Pushing her glasses back up again, Dixie frowned, leaned forward and almost whispered, “She’s not, well, violent or anything, is she?”
“Of course not.”
“I didn’t think so.” Dixie sighed. “Dannie was always just the sweetest, gentlest thing you ever saw.”
Danielle Adair Vines finished her chocolate fudge sundae as Dixie turned into the motel that was just off U.S. 101 and near the Kanan Dume Road, which led to the ocean and Malibu.
“I thought we’d go in here an’ maybe look at television and have something cool to drink.”
“I’m terribly sorry,” Danielle Vines said, “but I don’t remember your name.”
“Betty.”
“Yes. Betty. Right.”
“And maybe a little later,” Dixie said as she pulled the Cadillac into the parking space in front of room 141, “we could call Jack and Kelly.”
“Who?”
“Jack Adair and Kelly Vines.”
“Oh, yes, of course. Mr. Adair. He’s very nice. But that Mr. Vines is such a silly man.”
After the gray Volvo sedan reached the fifth hairpin turn up on Garner Road, B. D.Huckins took a right into Don Domingo Drive and headed for Chief Sid Fork’s measle-white house at the end of the cul-de-sac.
It was Merriman Dorr, seated next to the mayor, whose pilot’s eye spotted the catastrophe first and said, “Hey, Sid. Somebody went and chopped down all your cactuses.”

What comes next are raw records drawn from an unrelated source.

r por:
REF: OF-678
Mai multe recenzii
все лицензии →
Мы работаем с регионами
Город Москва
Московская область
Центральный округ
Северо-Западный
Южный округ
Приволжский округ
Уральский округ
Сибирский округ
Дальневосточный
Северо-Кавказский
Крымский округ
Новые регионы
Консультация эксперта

Sid Fork shot forward in the backseat, staring with disbelief through the windshield at his twelve immense, if ailing, saguaro cacti that had been felled, obviously by a chain saw, leaving a dozen one-foot-high stumps.
“Son of a bitch,” Fork said, much as he might say a prayer.
“Now who the hell’d want to do something like that?” Dorr asked.
Neither Huckins nor Fork replied as the mayor turned slowly into the chief’s driveway and stopped, but kept the Volvo’s engine running.
“Stay here a minute,” Fork said, getting out of the sedan’s rear, taking his time, a.38 Smith & Wesson Bodyguard Airweight revolver now in his right hand. He strolled past the felled cacti without a glance, keeping his eyes on the front door of his house.
When he reached the door he found it had been left slightly ajar. Fork stepped back and kicked it open, flattening his back against the brick wall on the right. He waited almost a full minute, the revolver pointed up and held in a two-handed grip. When nothing happened, he ducked through the open door in a crouch and disappeared from view.
Fork reappeared two minutes later with a stricken expression and his revolver dangling, apparently forgotten, at his right side. With his left hand he made a curiously defeated gesture that beckoned Huckins and Dorr.
The first thing they saw when they entered the living room was the far wall. All the framed pictures had been stripped from it and dropped to the floor where someone had apparently jumped up and down on them. Spray-painted on the wall was a greeting that read, “Snout says Hi!”
The mayor inspected the rest of the living room, saw nothing else that had been vandalized and said, “This it?”
Fork shook his head. “The big bedroom.”
Followed by Dorr, the mayor went down the short hall and into the larger of the two bedrooms that housed the Fork Collection of American Artifacts. The sixty-two pre-1941 Coca-Cola bottles were all smashed. The ninety-four varieties of “I Like Ike” campaign buttons had been dropped to the floor and pounded with something, possibly a hammer. The last editions ever printed of the extinct magazines had been ripped apart. Maple syrup had been poured over the mounted barbed-wire display. All of the glass insulators, Fork’s special pride, had been smashed.
“Jesus,” Dorr said and again asked, “Who’d want to do this?”
“Kids probably,” Huckins said. “During the parade when none of the neighbors were home.”